Without including any image, retype the records word for word.
### Records shown
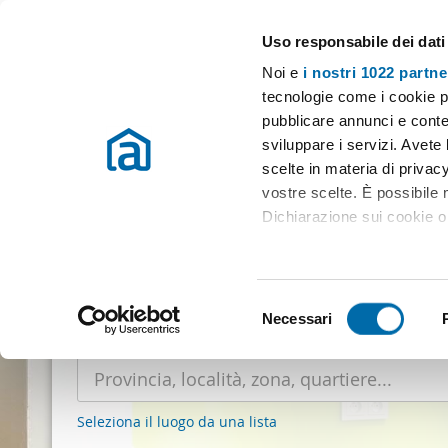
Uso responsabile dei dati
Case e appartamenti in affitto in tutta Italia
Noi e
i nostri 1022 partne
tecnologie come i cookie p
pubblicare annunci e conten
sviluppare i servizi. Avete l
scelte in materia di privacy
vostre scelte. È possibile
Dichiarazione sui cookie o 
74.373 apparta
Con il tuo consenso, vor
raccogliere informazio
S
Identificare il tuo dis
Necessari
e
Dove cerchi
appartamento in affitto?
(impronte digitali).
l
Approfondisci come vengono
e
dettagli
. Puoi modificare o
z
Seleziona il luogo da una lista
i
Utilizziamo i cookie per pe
######
# Result of the exercise
Uso responsabile dei dati
Case e appartamenti in affitto in tutta Italia
Noi e
i nostri 1022 partne
tecnologie come i cookie p
pubblicare annunci e conten
sviluppare i servizi. Avete l
scelte in materia di privacy
vostre scelte. È possibile
Dichiarazione sui cookie o 
74.373 apparta
Con il tuo consenso, vor
raccogliere informazio
S
Identificare il tuo dis
Necessari
e
Dove cerchi
appartamento in affitto?
(impronte digitali).
l
Approfondisci come vengono
e
dettagli
. Puoi modificare o
z
Seleziona il luogo da una lista
i
Utilizziamo i cookie per pe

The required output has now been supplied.